I have this memory, from whenever I was in school and I walked into a lunch room. Not just one specific time but many, many times throughout many different schools and across so many stages of my life. I would walk in to a full or filling lunch room and see groups of friends sitting down; talking or laughing or showing each other something they think their friends like. Kids would walk in behind me and be called to, motioned to sit next to friends. I'd see some kids sitting down without being asked, because they didn't have to be called over or ask to sit down and I remember watching that be cool with whomever they sat by.
...then there was me...

Each second became harder, somehow, to find a place to belong. I tried so hard to just be invisible so I could survey the area without being noticed. But as I have learned, I can't will myself to be unseen. I felt the awkward pouring over me, I felt kids' eyes hitting me and I felt the panic of the fact that even though I looked out of place; like I just needed ONE person (not friend, because...what's that) to pity me and ask me to sit with them...they didn't care.

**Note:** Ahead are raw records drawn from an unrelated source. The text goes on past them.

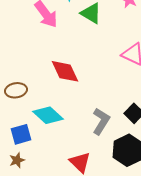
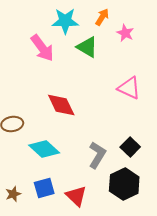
blue square: (21, 134) -> (44, 188), moved

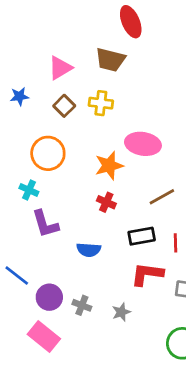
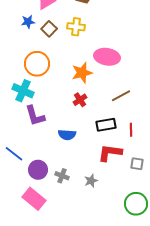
blue star: (19, 96) -> (28, 22), moved
cyan cross: (29, 190) -> (23, 91), size x1.5
red cross: (106, 202) -> (80, 100), turned 32

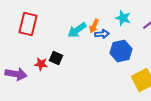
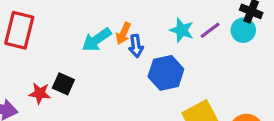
cyan star: (123, 18) -> (182, 30), moved
blue arrow: (102, 34) -> (136, 46), turned 88

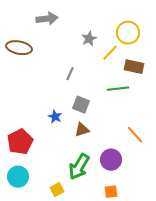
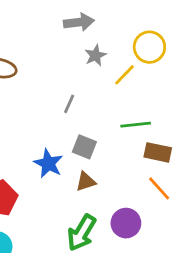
gray arrow: (47, 19) -> (79, 22), moved
brown rectangle: (134, 67) -> (158, 152), moved
blue star: (55, 117) -> (48, 163), size x1.5

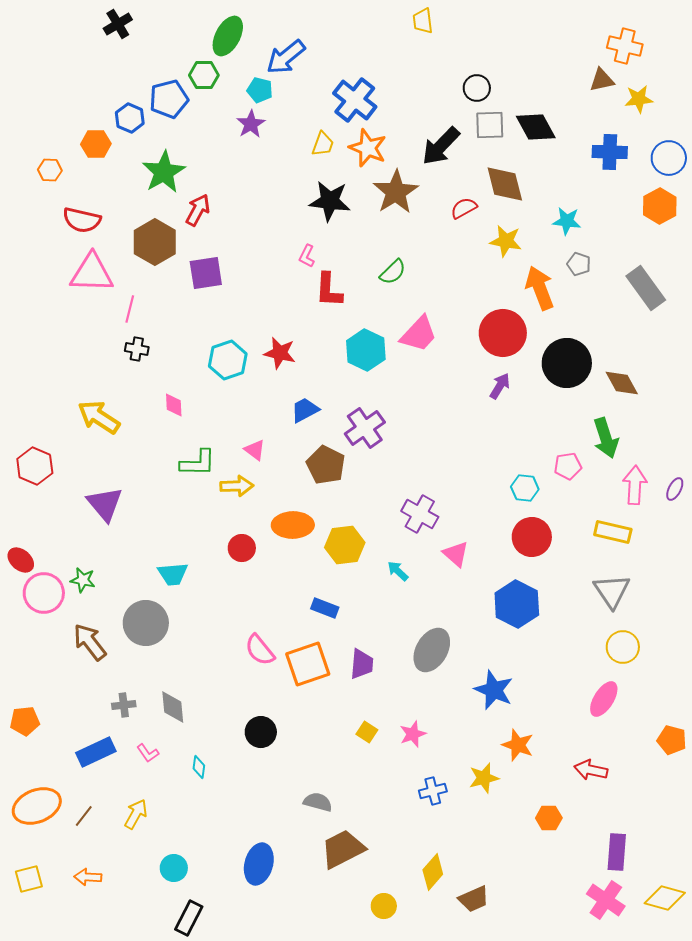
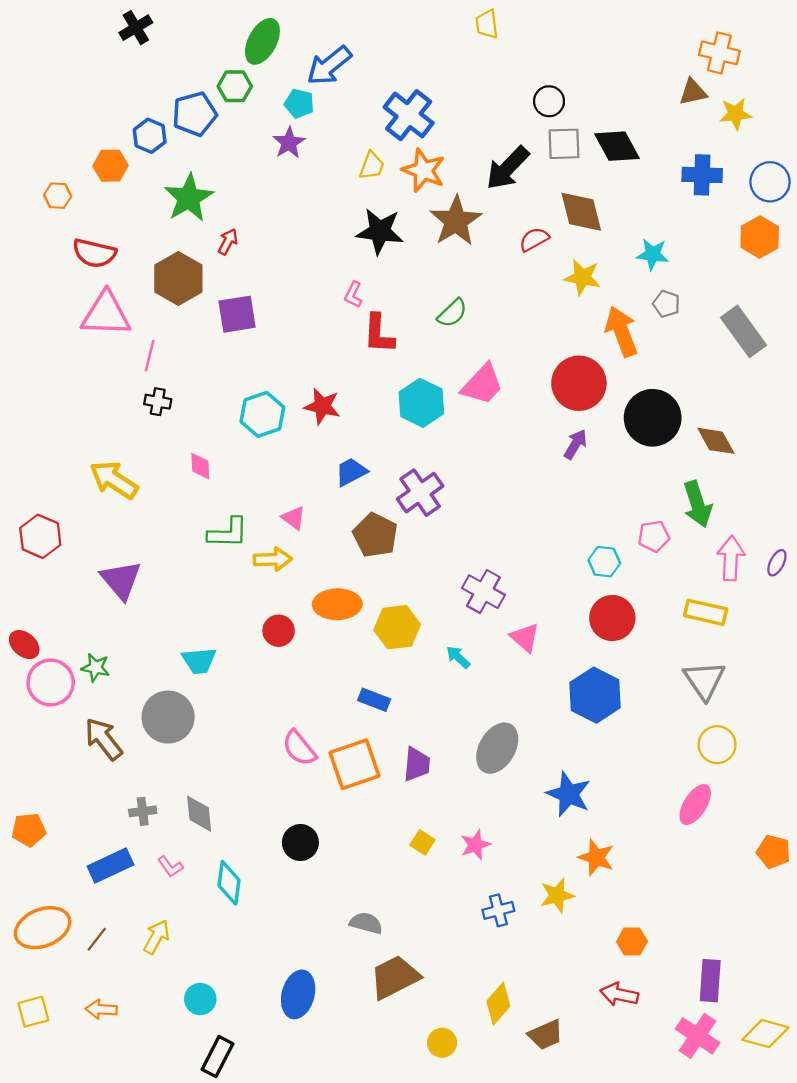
red arrow: (198, 210) -> (228, 242), size x0.7
cyan diamond: (199, 767) -> (229, 883), size x1.6
red arrow: (591, 770) -> (619, 994), moved

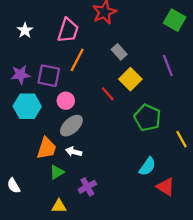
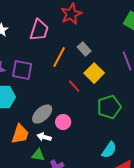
orange line: (77, 60) -> (59, 57), moved
pink circle: (66, 101) -> (63, 122), moved
green pentagon: (147, 118) -> (109, 107), turned 30
green triangle: (57, 172) -> (38, 155), moved, turned 40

All that I just explained took seconds, maybe a minute in real time but to me every single time that happened it was longer than any clock had to show. And it wasn't the fact that I was awkward that hurt so much, it wasn't that I needed to sit or even that I had no friends (most of the time at least) It was the fact that no one cared enough for real to help me out of that misery. Even people who claimed to be 'my friend' didn't care if I was going through those torturous moments.

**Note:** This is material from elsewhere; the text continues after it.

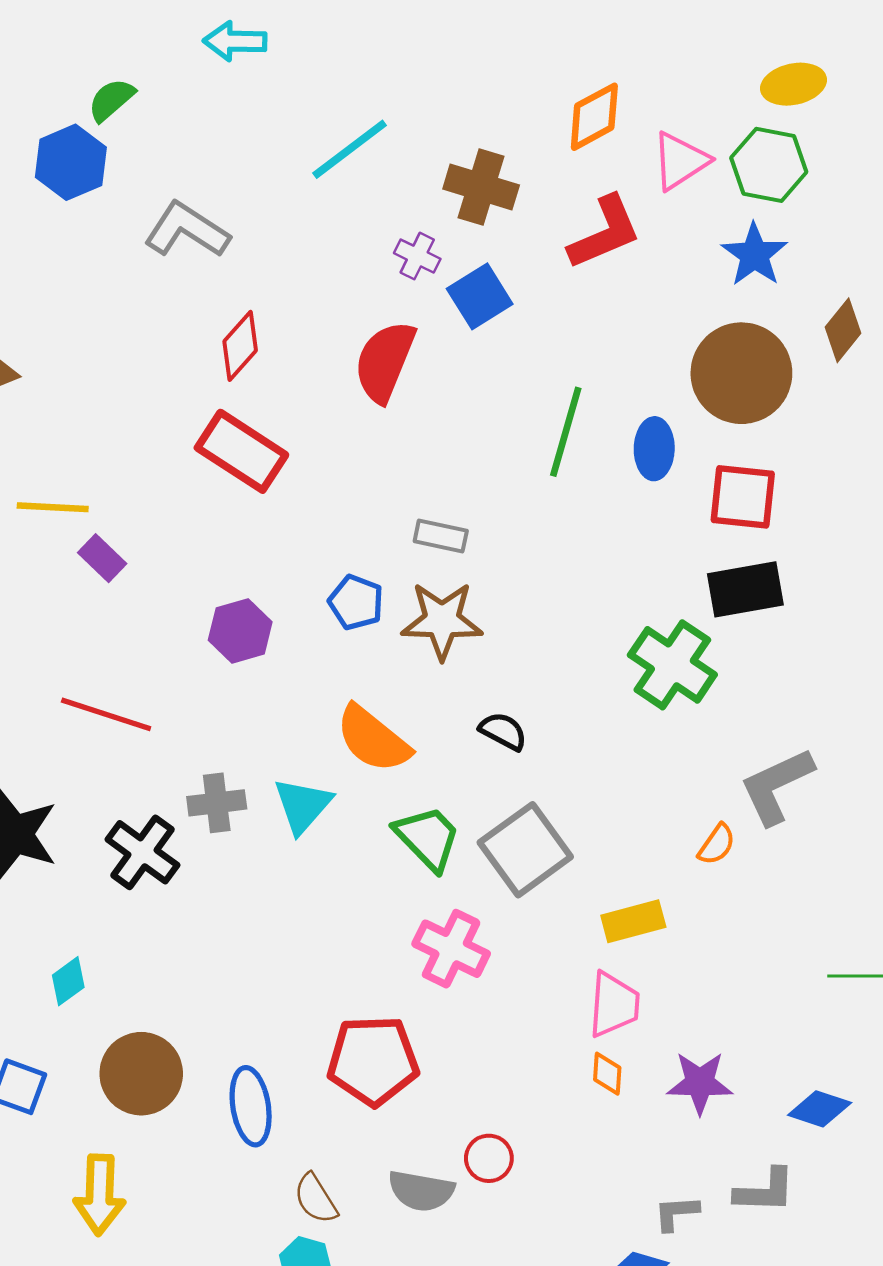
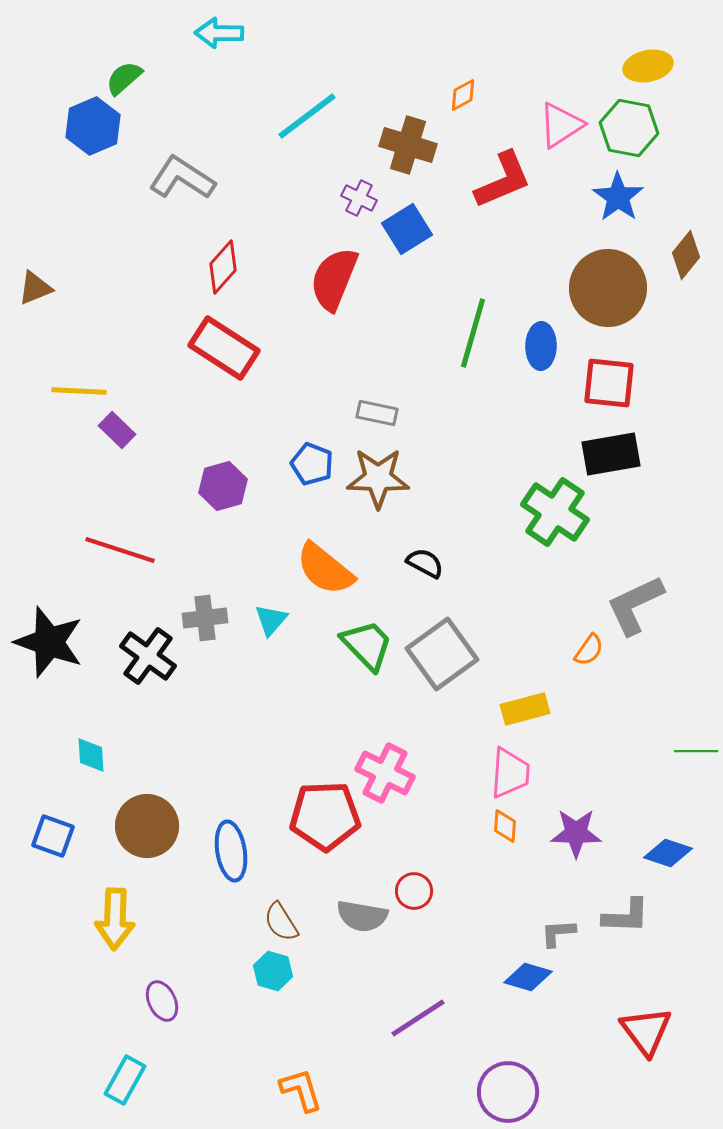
orange diamond: (594, 117) -> (463, 95), moved, size x0.6
cyan triangle: (303, 805) -> (271, 620), size x0.7
pink cross: (451, 949) -> (385, 773), moved
cyan diamond: (68, 981) -> (91, 755), turned -57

So I learned that I was able to make myself invisible. My superpower, right?! There were times when I would stand in a corner of a cafeteria, lean against a wall and eat my lunch and not one person would say a word to me. I wish I could say this is just a metaphor or an exaggerated example of things that happened but this has happened to me many times, in real life. And it hurt worse every time I went through it.
If that was just a memory and I was hurt but learned from it, that's cool. But it affected me in a pretty big way. Dissecting what that did to me:
-I learned that there's no sympathy for people like that (like me) and for some time I was actually scared that I might be a sociopath because I developed the ability to just not care, like there was some switch and I found a way to turn it off.

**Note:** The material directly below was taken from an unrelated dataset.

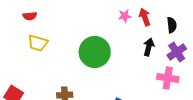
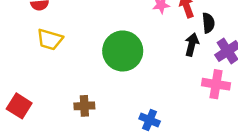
black semicircle: (172, 25) -> (208, 23), moved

-I learned that I don't matter to people. I heard people talk about how they could never just ignore someone when they have no friends but those were some of the same people who saw me standing there and had absolutely no emotional reaction to seeing someone on the brink of panic attacks or on the verge of giving up and they didn't even flinch. If they can't handle seeing someone in pain and don't have even an inkling of emotion when they see me...they're not the problem, I am.
-I learned to avoid groups all together or to show that I don't want to be in groups.
-I learned to hide from social situations and eventually I learned to hide from situations that hurt me the same way, even when it wasn't as bad as I thought it felt like it to me and it hurt the same as if it was the worst case scenario.
-I learned to shut down when an overwhelming amount of emotional weight hit me the way it did then.
And these are just a few things that I unintentionally leanred from those seemingly small moments. Those teachings have bled into areas of my life that I am told regularly "You need to just stop." except there's no second part to those commands, the part that explains how to 'just stop' and I'm left learning that I'm not good enough even stronger...like a terrible truth on steroids. HULK SMASH all over me again and again.
When my daughter was growing up she used to complain that people were staring at her. I asked her how she knew? She said she watched them. To which I said: "so, you were staring at them. Maybe they were seeing you staring at them?"
ReplyDeleteWe observe situations and our internal dialogue, absent some method to guide it, assigns 'value' or 'intent' to those observations. Maybe those kids in the lunchroom thought you aloof, snobby, 'too good for them' and tuned you out likewise. It is difficult to create in a child a 'limiter' to those internal dialogues - usually it comes from a parent or mentor that provides alternate interpretations for those internal dialogues.
Unfortunately, once 'down the dark path you will forever go', it is hard to change step. The old phrase, never attribute to maliciousness what stupidity explains has more than a few corollaries. Children, even of the teen variety are still learning social behaviors. And they do it badly often enough to leave disaster in their wake.
So, how do you intentionally, unlearn those lessons? I try to attribute to ignorance when I can't evidence intent. And the truth is, the one lesson that is right, is that most people don't care about the stranger enough to pay any attention. And when my daughter stopped staring at people to see if they were staring at her, no body stared at her anymore.